### Task instructions
Make an exact copy of the records, with the images left out.

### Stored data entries
━━━━━━━━
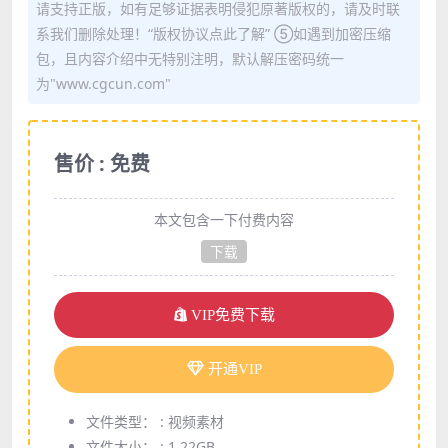
请支持正版，如有足够证据表明侵犯原著版权的，请及时联
系我们删除处理！“版权协议点此了解” ⑤如遇到加密压缩
包，且内容介绍中无特别注明，默认解压密码统一
为"www.cgcun.com"
售价 : 免费
本文包含一下付费内容
下载
VIP免费下载
开通VIP
文件类型： :
视频素材
文件大小： :
1.22GB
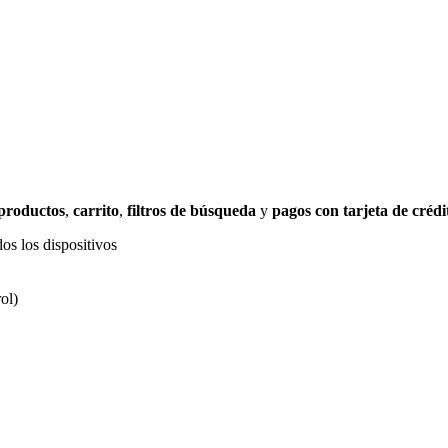
 productos
,
carrito
,
filtros de búsqueda
y
pagos con tarjeta de crédi
os los dispositivos
ol)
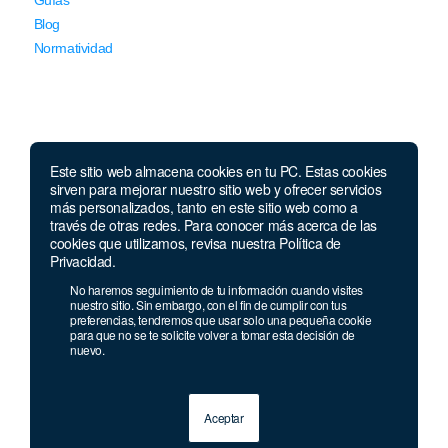
Blog
Normatividad
Este sitio web almacena cookies en tu PC. Estas cookies
sirven para mejorar nuestro sitio web y ofrecer servicios
Llámanos
más personalizados, tanto en este sitio web como a
través de otras redes. Para conocer más acerca de las
Lunes a viernes de 7:00 a.m. a 5:30 p.m. Sábados de 8 a.m
cookies que utilizamos, revisa nuestra Política de
a 12 p.m.
Privacidad.
Celular y Whatsapp:
957 709 035
No haremos seguimiento de tu información cuando visites
Teléfono:
(1) 640 94 30
nuestro sitio. Sin embargo, con el fin de cumplir con tus
preferencias, tendremos que usar solo una pequeña cookie
Celular:
915 244 989
para que no se te solicite volver a tomar esta decisión de
nuevo.
Aceptar
© 2013 - 2026 Grupo Geard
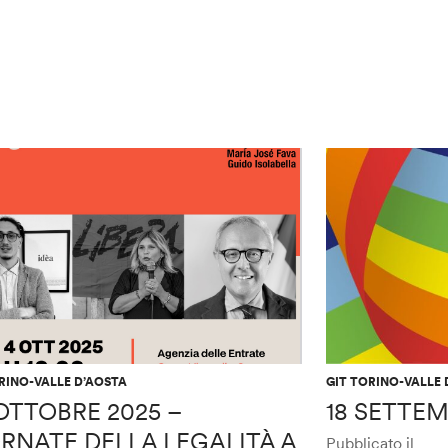
RINO-VALLE D’AOSTA
GIT TORINO-VALLE 
OTTOBRE 2025 –
18 SETTEM
RNATE DELLA LEGALITÀ A
Pubblicato il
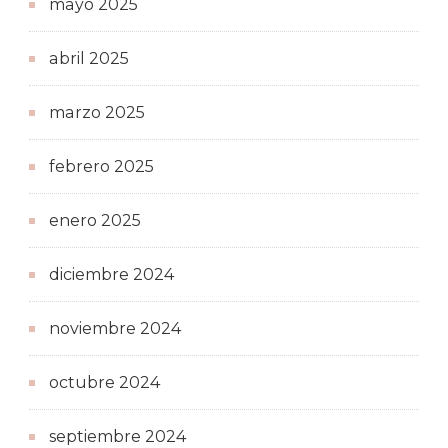
mayo 2025
abril 2025
marzo 2025
febrero 2025
enero 2025
diciembre 2024
noviembre 2024
octubre 2024
septiembre 2024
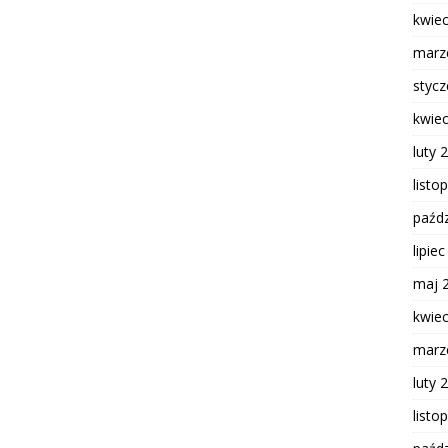
kwie
marz
styc
kwie
luty 
listo
paźdz
lipie
maj 
kwie
marz
luty 
listo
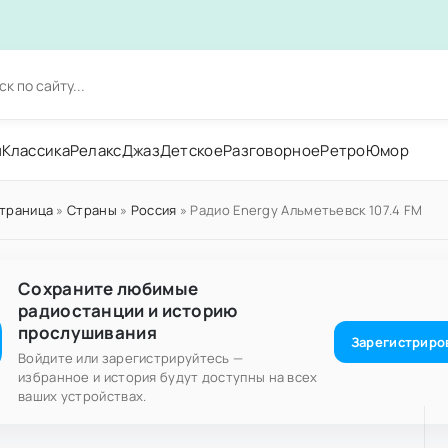
н
Классика
Релакс
Джаз
Детское
Разговорное
Ретро
Юмор
страница
»
Страны
»
Россия
» Радио Energy Альметьевск 107.4 FM
Сохраните любимые
радиостанции и историю
прослушивания
Зарегистриро
Войдите или зарегистрируйтесь —
избранное и история будут доступны на всех
ваших устройствах.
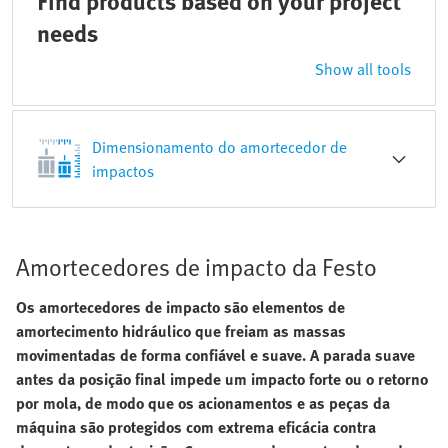
Find products based on your project
needs
Show all tools
Dimensionamento do amortecedor de
impactos
Amortecedores de impacto da Festo
Os amortecedores de impacto são elementos de
amortecimento hidráulico que freiam as massas
movimentadas de forma confiável e suave. A parada suave
antes da posição final impede um impacto forte ou o retorno
por mola, de modo que os acionamentos e as peças da
máquina são protegidos com extrema eficácia contra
━━━━━━━━
### Exercise result
请支持正版，如有足够证据表明侵犯原著版权的，请及时联
系我们删除处理！“版权协议点此了解” ⑤如遇到加密压缩
包，且内容介绍中无特别注明，默认解压密码统一
为"www.cgcun.com"
售价 : 免费
本文包含一下付费内容
下载
VIP免费下载
开通VIP
文件类型： :
视频素材
文件大小： :
1.22GB
 productos
,
carrito
,
filtros de búsqueda
y
pagos con tarjeta de crédi
os los dispositivos
ol)
Blog
Normatividad
Este sitio web almacena cookies en tu PC. Estas cookies
sirven para mejorar nuestro sitio web y ofrecer servicios
Llámanos
más personalizados, tanto en este sitio web como a
través de otras redes. Para conocer más acerca de las
Lunes a viernes de 7:00 a.m. a 5:30 p.m. Sábados de 8 a.m
cookies que utilizamos, revisa nuestra Política de
a 12 p.m.
Privacidad.
Celular y Whatsapp:
957 709 035
No haremos seguimiento de tu información cuando visites
Teléfono:
(1) 640 94 30
nuestro sitio. Sin embargo, con el fin de cumplir con tus
preferencias, tendremos que usar solo una pequeña cookie
Celular:
915 244 989
para que no se te solicite volver a tomar esta decisión de
nuevo.
Aceptar
© 2013 - 2026 Grupo Geard
RINO-VALLE D’AOSTA
GIT TORINO-VALLE 
OTTOBRE 2025 –
18 SETTEM
RNATE DELLA LEGALITÀ A
Pubblicato il
mayo 2025
abril 2025
marzo 2025
febrero 2025
enero 2025
diciembre 2024
noviembre 2024
octubre 2024
septiembre 2024
kwie
marz
styc
kwie
luty 
listo
paźdz
lipie
maj 
kwie
marz
luty 
listo
н
Классика
Релакс
Джаз
Детское
Разговорное
Ретро
Юмор
страница
»
Страны
»
Россия
» Радио Energy Альметьевск 107.4 FM
Сохраните любимые
радиостанции и историю
прослушивания
Зарегистриро
Войдите или зарегистрируйтесь —
избранное и история будут доступны на всех
ваших устройствах.
Find products based on your project
needs
Show all tools
Dimensionamento do amortecedor de
impactos
Amortecedores de impacto da Festo
Os amortecedores de impacto são elementos de
amortecimento hidráulico que freiam as massas
movimentadas de forma confiável e suave. A parada suave
antes da posição final impede um impacto forte ou o retorno
por mola, de modo que os acionamentos e as peças da
máquina são protegidos com extrema eficácia contra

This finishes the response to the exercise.